Make an exact copy of the entries below with the pictures removed.

(Dataset items)
· · · · · · ·

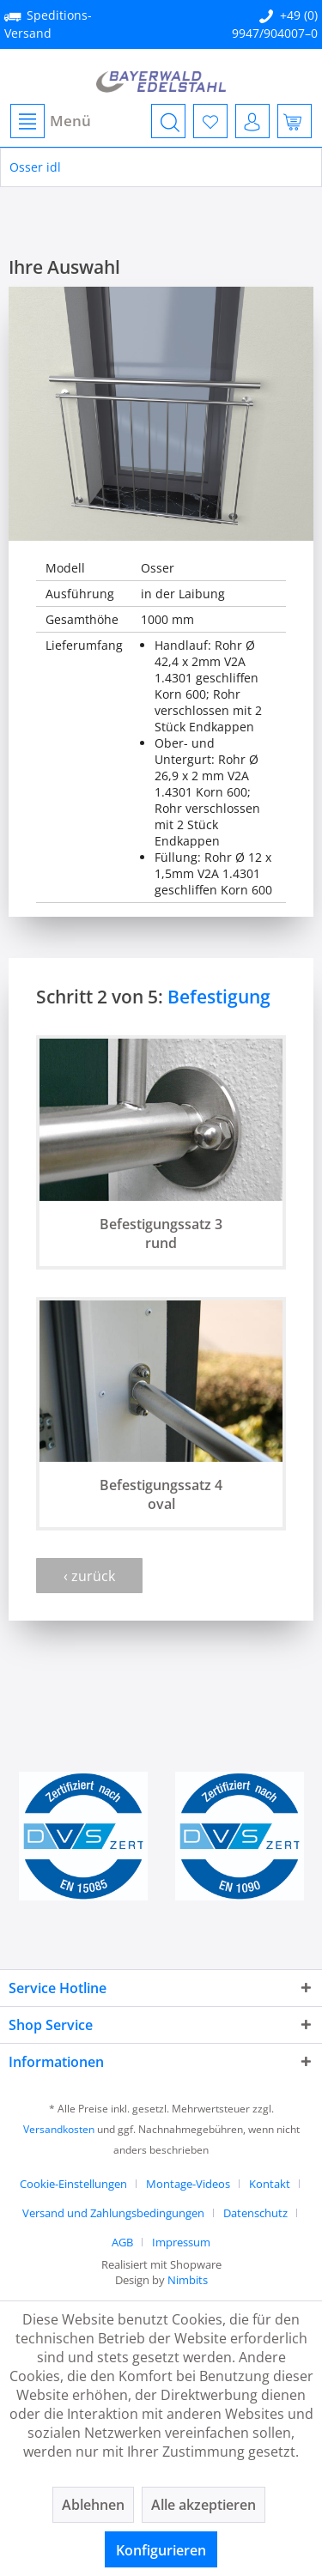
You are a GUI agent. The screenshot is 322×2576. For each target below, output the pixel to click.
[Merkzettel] (210, 121)
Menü (50, 121)
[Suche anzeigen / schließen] (168, 121)
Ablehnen (93, 2504)
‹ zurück (89, 1576)
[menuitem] (50, 121)
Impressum (181, 2242)
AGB (122, 2242)
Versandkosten (58, 2129)
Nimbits (187, 2280)
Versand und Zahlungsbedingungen (113, 2213)
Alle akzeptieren (203, 2504)
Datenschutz (255, 2213)
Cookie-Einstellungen (73, 2183)
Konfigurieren (161, 2550)
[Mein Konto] (252, 121)
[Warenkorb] (294, 121)
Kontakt (269, 2183)
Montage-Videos (188, 2183)
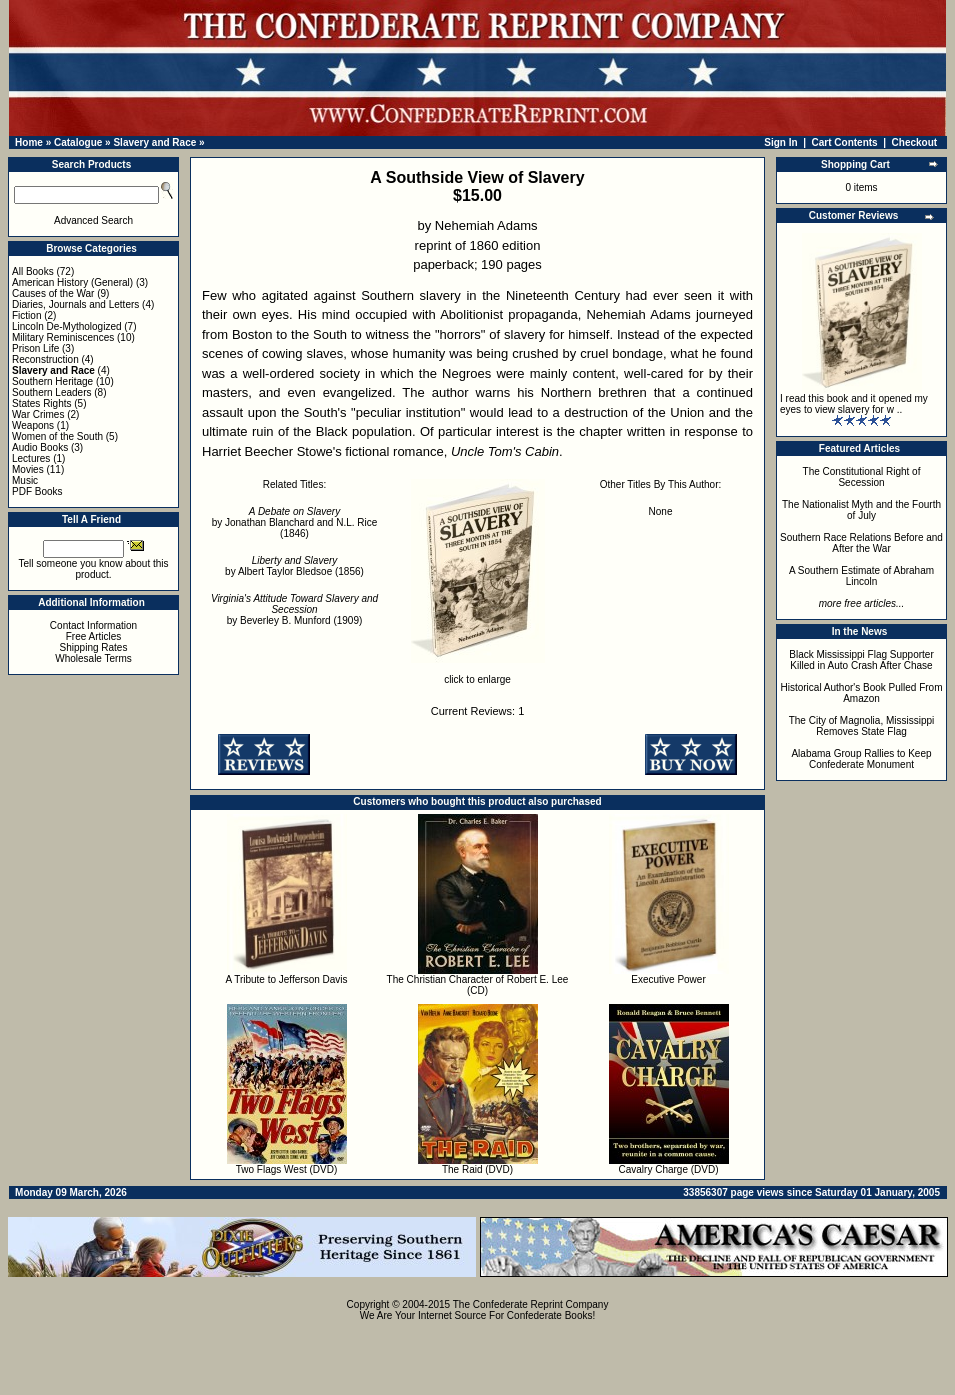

· · · · · · ·

» OUTPUT BELOW
You are a GUI agent. The screenshot is 322×2576. For each target below, output the pixel to click.
[Merkzettel] (210, 121)
Menü (50, 121)
[Suche anzeigen / schließen] (168, 121)
Ablehnen (93, 2504)
‹ zurück (89, 1576)
[menuitem] (50, 121)
Impressum (181, 2242)
AGB (122, 2242)
Versandkosten (58, 2129)
Nimbits (187, 2280)
Versand und Zahlungsbedingungen (113, 2213)
Alle akzeptieren (203, 2504)
Datenschutz (255, 2213)
Cookie-Einstellungen (73, 2183)
Konfigurieren (161, 2550)
[Mein Konto] (252, 121)
[Warenkorb] (294, 121)
Kontakt (269, 2183)
Montage-Videos (188, 2183)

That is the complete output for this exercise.